How do you write an equation of the line with slope -3 and y-intercept \[(0, - 5)\] .

Answer 1

Hint: We first find the value of slope by comparing the given equation of line to the general equation of line. Use the concept of parallel lines having the same slope and write slope of the parallel line equal to slope of given line. Use slope intercept form to write the equation of the line having y-intercept and having the slope of the given equation of line.
$*$ General equation of the line is \[y = mx + c\] , where ‘m’ is the slope of the line and ‘c’ is the value of the y-intercept.

Complete step by step solution:
We know general equation of a line using slope intercept form is given by \[y = mx + c\]
Now use slope intercept formula with slope \[m = - 3\] and y-intercept as -5
So, equation of line with slope \[m = - 3\] and y-intercept -5 is:
\[ \Rightarrow y = - 3x + ( - 5)\]
Multiply sign outside the bracket to the sign inside the bracket
\[ \Rightarrow y = - 3x - 5\]
Take all values to left hand side of the equation
\[ \Rightarrow 3x + y + 5 = 0\]
\[\therefore \] The equation of the line having slope as -3 and having y-intercept -2 is \[3x + y + 5 = 0\].

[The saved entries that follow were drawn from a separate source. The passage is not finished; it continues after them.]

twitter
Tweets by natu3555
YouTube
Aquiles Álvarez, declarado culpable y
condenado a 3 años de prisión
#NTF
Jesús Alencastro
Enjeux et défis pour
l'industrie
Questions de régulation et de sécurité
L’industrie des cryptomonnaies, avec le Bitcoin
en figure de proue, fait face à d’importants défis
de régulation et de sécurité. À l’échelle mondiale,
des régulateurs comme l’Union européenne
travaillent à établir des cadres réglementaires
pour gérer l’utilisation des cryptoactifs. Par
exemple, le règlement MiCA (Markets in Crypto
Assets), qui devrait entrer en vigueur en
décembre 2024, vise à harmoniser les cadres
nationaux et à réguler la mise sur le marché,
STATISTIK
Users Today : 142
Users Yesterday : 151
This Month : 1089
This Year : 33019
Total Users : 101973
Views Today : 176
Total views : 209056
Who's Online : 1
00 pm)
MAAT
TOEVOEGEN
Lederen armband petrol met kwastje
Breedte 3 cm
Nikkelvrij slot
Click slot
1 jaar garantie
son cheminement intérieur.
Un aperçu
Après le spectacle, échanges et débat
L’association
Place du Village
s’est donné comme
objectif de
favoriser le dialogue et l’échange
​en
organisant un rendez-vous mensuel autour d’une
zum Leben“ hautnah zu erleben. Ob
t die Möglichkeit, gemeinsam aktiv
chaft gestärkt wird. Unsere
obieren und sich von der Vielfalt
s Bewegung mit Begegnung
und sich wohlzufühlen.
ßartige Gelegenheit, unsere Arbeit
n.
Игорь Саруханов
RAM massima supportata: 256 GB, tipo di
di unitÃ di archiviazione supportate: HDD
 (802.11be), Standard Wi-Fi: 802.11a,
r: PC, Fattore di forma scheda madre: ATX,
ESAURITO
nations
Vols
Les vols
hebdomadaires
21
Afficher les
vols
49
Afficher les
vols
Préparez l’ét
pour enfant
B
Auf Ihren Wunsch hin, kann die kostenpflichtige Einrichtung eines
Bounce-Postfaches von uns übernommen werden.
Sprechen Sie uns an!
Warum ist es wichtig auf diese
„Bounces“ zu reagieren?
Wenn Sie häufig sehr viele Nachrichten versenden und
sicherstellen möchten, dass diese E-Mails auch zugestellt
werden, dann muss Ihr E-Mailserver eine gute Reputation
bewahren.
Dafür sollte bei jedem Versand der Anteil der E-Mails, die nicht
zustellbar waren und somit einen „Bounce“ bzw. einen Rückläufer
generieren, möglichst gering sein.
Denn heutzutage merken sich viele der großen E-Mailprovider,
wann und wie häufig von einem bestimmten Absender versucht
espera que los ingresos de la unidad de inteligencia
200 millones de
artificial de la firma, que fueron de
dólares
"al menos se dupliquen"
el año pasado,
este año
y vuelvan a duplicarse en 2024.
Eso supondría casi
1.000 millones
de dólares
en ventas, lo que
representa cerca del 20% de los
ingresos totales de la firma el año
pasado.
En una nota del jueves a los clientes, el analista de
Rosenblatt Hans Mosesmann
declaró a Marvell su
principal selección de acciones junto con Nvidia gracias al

Note: Many students make the mistake of substituting both the values from the point i.e. x as 0 and y as -5 while forming the equation of line which is wrong. Keep in mind in slope intercept form, c is the value of y-intercept i.e. observing the point given we have to see only the ordinate part of the point. If we substitute both values of ‘x’ and ‘y’ from the point given, we will get an equation only with variable ‘y’ which can be solved as y equal to some constant value which gives us slope as 0, which is a contradiction.